**WHAT THE TASK ASKS:**
Please transcribe the data below in full, word for word, without the images.

[Saved entries]

┌──

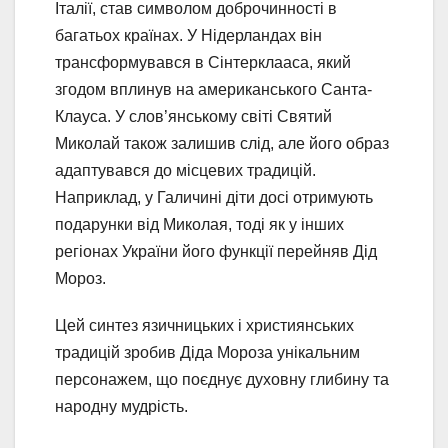
Італії, став символом доброчинності в
багатьох країнах. У Нідерландах він
трансформувався в Сінтерклааса, який
згодом вплинув на американського Санта-
Клауса. У слов’янському світі Святий
Миколай також залишив слід, але його образ
адаптувався до місцевих традицій.
Наприклад, у Галичині діти досі отримують
подарунки від Миколая, тоді як у інших
регіонах України його функції перейняв Дід
Мороз.
Цей синтез язичницьких і християнських
традицій зробив Діда Мороза унікальним
персонажем, що поєднує духовну глибину та
народну мудрість.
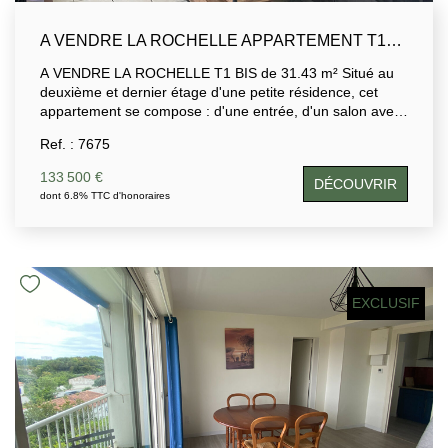
A VENDRE LA ROCHELLE APPARTEMENT T1BIS 31.43 M2
A VENDRE LA ROCHELLE T1 BIS de 31.43 m² Situé au
deuxième et dernier étage d'une petite résidence, cet
appartement se compose : d'une entrée, d'un salon avec
cuisine ouverte, d'un coin nuit et d'une salle d'eau avec
Ref. : 7675
WC. Vendu avec locataire en place (loyer mensuel de 600
euros charges comprises).
133 500 €
DÉCOUVRIR
dont 6.8% TTC d'honoraires
EXCLUSIF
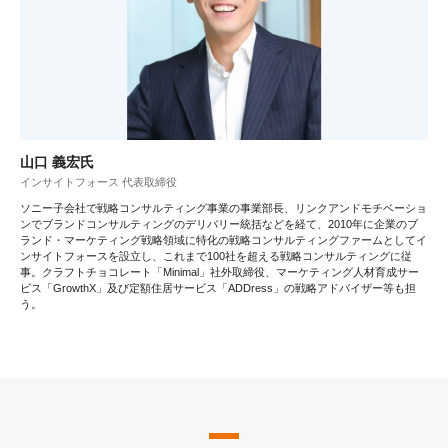
山口 義宏氏
インサイトフォース 代表取締役
ソニー子会社で戦略コンサルティング事業の事業部長、リンクアンドモチベーショ
ンでブランドコンサルティングのデリバリー統括などを経て、2010年に企業のブ
ランド・マーケティング戦略領域に特化の戦略コンサルティングファームとしてイ
ンサイトフォースを設立し、これまで100社を超える戦略コンサルティングに従
事。クラフトチョコレート「Minimal」社外取締役、マーケティング人材育成サー
ビス「GrowthX」及び定額住居サービス「ADDress」の戦略アドバイザー等も担
う。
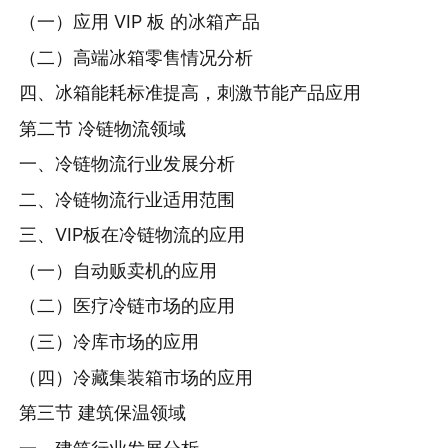
（一）应用 VIP 板 的冰箱产品
（二）高端冰箱零售情况分析
四、冰箱能耗标准提高，刺激节能产品应用
第二节 冷链物流领域
一、冷链物流行业发展分析
二、冷链物流行业适用范围
三、VIP板在冷链物流的应用
（一）自动贩卖机的应用
（二）医疗冷链市场的应用
（三）冷库市场的应用
（四）冷藏集装箱市场的应用
第三节 建筑保温领域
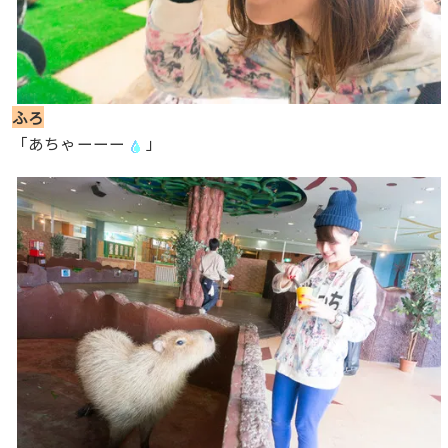
ふろ
「あちゃーーー
」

└──

**SOLUTION TO THE EXERCISE:**
Італії, став символом доброчинності в
багатьох країнах. У Нідерландах він
трансформувався в Сінтерклааса, який
згодом вплинув на американського Санта-
Клауса. У слов’янському світі Святий
Миколай також залишив слід, але його образ
адаптувався до місцевих традицій.
Наприклад, у Галичині діти досі отримують
подарунки від Миколая, тоді як у інших
регіонах України його функції перейняв Дід
Мороз.
Цей синтез язичницьких і християнських
традицій зробив Діда Мороза унікальним
персонажем, що поєднує духовну глибину та
народну мудрість.
A VENDRE LA ROCHELLE APPARTEMENT T1BIS 31.43 M2
A VENDRE LA ROCHELLE T1 BIS de 31.43 m² Situé au
deuxième et dernier étage d'une petite résidence, cet
appartement se compose : d'une entrée, d'un salon avec
cuisine ouverte, d'un coin nuit et d'une salle d'eau avec
Ref. : 7675
WC. Vendu avec locataire en place (loyer mensuel de 600
euros charges comprises).
133 500 €
DÉCOUVRIR
dont 6.8% TTC d'honoraires
EXCLUSIF
山口 義宏氏
インサイトフォース 代表取締役
ソニー子会社で戦略コンサルティング事業の事業部長、リンクアンドモチベーショ
ンでブランドコンサルティングのデリバリー統括などを経て、2010年に企業のブ
ランド・マーケティング戦略領域に特化の戦略コンサルティングファームとしてイ
ンサイトフォースを設立し、これまで100社を超える戦略コンサルティングに従
事。クラフトチョコレート「Minimal」社外取締役、マーケティング人材育成サー
ビス「GrowthX」及び定額住居サービス「ADDress」の戦略アドバイザー等も担
う。
（一）应用 VIP 板 的冰箱产品
（二）高端冰箱零售情况分析
四、冰箱能耗标准提高，刺激节能产品应用
第二节 冷链物流领域
一、冷链物流行业发展分析
二、冷链物流行业适用范围
三、VIP板在冷链物流的应用
（一）自动贩卖机的应用
（二）医疗冷链市场的应用
（三）冷库市场的应用
（四）冷藏集装箱市场的应用
第三节 建筑保温领域
ふろ
「あちゃーーー
」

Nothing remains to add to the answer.